The Tennessee Tech Tuba Ensemble

Current Members

“…responsible for the composition and arrangement of more music for the tuba than any other single source…”
The most recorded ensemble of its kind in the world

46th Season
R. Winston Morris, Director

     

The Tennessee Technological University Tuba Ensemble recently celebrated their 40th year of performances and recording activity.  The ensemble has been selected by The Tennessee Board of Regents to receive the prestigious TBR Academic Excellence and Quality Award.  The TTTE is the first music program in the state of Tennessee to receive this award.  Additionally, the ensemble has been notified that their latest three CD recording releases, CARNEGIE VI, a documentation of their sixth appearance at Carnegie Hall in New York City, EUPHONIUMS UNLIMITED and PHAT BOTTOM TUBAS on the Mark Records label were submitted and accepted by the National Academy of Recording Arts and Sciences (NARAS) to be included on their “Grammy Entry List”.

The internationally acclaimed Tennessee Tech Tuba Ensemble (TTTE) from Tennessee Technological University in Cookeville, Tennessee, is considered the “pioneer” ensemble of its kind.  The TTTE is continually received with favor by audiences from Carnegie Hall in New York to Jackson Square in New Orleans.  The group has been described as one that is “not a novelty, but an ensemble with a unique sound.”   The TTTE has received the highest accolades from the professional world of tubists and euphoniumists, music educators, and professional reviewers.  Following the example of the TTTE, similar groups have formed all over the world.  Music generated by and for the Tech ensemble has been performed in Japan, Australia, Canada, all over Western Europe, and throughout the United States.

Organized in 1967 by the present conductor, R. Winston Morris, the TTTE was the birth of a new concept in music for multiple tubas.
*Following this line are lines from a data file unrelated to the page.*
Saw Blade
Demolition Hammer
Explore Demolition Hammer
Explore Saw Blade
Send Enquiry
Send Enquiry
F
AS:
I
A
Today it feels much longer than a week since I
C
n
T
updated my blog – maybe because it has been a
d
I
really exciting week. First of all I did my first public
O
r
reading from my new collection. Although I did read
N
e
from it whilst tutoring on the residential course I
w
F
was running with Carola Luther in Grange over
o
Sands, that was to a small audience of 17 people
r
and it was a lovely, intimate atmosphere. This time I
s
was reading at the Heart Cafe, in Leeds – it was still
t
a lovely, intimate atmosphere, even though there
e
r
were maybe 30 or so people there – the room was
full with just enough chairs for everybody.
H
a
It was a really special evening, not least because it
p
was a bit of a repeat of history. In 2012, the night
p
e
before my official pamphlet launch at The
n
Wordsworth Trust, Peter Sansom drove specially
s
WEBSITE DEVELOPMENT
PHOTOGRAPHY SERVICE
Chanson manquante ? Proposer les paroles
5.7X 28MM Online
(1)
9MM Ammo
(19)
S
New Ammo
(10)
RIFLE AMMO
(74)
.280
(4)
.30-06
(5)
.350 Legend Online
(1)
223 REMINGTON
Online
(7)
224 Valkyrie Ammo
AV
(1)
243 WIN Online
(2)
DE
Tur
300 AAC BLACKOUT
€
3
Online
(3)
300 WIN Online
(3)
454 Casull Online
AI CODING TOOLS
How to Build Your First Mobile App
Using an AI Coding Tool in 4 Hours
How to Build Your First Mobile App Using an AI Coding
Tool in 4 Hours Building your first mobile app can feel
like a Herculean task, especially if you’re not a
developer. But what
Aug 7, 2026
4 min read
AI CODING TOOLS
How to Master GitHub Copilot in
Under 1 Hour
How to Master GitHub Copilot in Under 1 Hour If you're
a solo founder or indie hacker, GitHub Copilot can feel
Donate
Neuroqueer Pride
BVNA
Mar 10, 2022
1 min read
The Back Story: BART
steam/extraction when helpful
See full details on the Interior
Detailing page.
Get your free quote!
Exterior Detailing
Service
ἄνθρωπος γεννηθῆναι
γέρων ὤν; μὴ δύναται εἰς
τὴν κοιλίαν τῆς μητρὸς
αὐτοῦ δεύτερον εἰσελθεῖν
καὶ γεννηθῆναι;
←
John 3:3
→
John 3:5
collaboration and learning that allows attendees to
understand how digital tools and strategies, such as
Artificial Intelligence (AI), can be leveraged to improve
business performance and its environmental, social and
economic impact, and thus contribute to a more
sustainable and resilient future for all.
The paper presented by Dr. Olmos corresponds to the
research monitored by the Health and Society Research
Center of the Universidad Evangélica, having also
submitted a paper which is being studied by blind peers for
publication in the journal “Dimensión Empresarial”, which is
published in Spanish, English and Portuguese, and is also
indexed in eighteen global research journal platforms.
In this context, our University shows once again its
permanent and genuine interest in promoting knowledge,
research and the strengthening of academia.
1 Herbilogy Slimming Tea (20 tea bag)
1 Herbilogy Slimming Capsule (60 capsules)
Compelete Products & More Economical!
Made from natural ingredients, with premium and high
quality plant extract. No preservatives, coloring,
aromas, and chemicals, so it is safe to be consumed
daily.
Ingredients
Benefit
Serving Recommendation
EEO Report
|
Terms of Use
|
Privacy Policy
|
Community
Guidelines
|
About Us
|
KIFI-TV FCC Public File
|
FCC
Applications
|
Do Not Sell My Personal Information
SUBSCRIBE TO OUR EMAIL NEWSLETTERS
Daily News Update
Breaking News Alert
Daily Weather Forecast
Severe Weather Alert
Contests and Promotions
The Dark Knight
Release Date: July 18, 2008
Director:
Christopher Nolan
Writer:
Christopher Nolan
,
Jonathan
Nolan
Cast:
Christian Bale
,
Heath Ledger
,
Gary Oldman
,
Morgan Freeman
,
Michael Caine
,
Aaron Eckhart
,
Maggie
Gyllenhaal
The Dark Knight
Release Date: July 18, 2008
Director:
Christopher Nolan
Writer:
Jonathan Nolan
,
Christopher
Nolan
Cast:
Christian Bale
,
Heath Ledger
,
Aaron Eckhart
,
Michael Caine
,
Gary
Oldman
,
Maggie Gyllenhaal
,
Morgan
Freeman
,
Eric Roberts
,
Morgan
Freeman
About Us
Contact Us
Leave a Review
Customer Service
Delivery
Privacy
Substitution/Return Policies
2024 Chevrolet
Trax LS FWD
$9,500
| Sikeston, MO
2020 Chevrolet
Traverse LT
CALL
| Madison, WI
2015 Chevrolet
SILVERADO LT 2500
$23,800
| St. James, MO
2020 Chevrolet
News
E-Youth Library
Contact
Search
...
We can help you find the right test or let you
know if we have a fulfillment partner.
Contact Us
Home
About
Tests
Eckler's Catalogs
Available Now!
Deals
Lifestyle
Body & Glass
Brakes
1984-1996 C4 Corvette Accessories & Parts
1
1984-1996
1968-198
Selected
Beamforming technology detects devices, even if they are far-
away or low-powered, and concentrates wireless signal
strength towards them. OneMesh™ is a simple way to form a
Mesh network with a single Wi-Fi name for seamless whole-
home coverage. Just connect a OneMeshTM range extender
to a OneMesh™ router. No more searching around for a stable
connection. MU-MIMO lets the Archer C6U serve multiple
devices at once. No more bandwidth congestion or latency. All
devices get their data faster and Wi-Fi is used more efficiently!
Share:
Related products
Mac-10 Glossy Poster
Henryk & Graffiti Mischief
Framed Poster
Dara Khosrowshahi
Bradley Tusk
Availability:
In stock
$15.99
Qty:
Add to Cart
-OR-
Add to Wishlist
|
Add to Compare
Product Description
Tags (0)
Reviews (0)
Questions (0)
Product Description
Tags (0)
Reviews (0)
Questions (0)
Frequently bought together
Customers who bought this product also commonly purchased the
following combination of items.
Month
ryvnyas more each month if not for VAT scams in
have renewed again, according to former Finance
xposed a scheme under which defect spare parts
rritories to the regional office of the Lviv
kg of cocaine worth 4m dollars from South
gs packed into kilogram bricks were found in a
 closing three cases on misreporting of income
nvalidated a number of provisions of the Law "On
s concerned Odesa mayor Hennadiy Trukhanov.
Previous to this, there had been a very limited amount of activity involving chamber music for tubas.  The Tech ensemble introduced the idea of the large tuba/euphonium choir with parts being frequently doubled.  Needless to say, there was a total lack of literature for such an ensemble; therefore, the Tech group had to commence an extensive “search” for music. That “search” has led to the composition and arrangement of over one thousand works specifically done for the Tech ensemble by outstanding composers from the United States and abroad.

The TTTE first appeared in Carnegie Recital Hall in 1976 and continues, with their unprecedented seventh appearance of the Alumni All-Star Ensemble in January 2007, to be the only tuba ensemble to ever present full concerts on that world famous stage.

Performances by the TTTE have been presented from New York to Chicago, from Florida to Texas, and almost everywhere in between. Appearances have been made at regional and national Music Educators National Conference (MENC) workshops; regional, national, and international Tubists Universal Brotherhood Association (T.U.B.A.) workshops; the New Orleans Jazz Festival, Preservation Hall, and Mardi Gras Parades; the 1984 International Brass Congress; Disney World; Kennedy Center and the Smithsonian Institute in Washington, D.C.; the Spoleto Festival; TV work for PM Magazine and annual PBS productions; and the world's fairs in Knoxville, Tennessee, and New Orleans, Louisiana.

The TTTE was the first ensemble of its kind to release a commercially produced record album.  Since that first recording in 1975, over twenty TTTE recordings have been produced. Performances, commissioning programs, participation in regional, national, and international workshops, and conferences and recordings by the TTTE have expanded opportunities for tubists and euphoniumists and provided the music world with a new and exciting sound.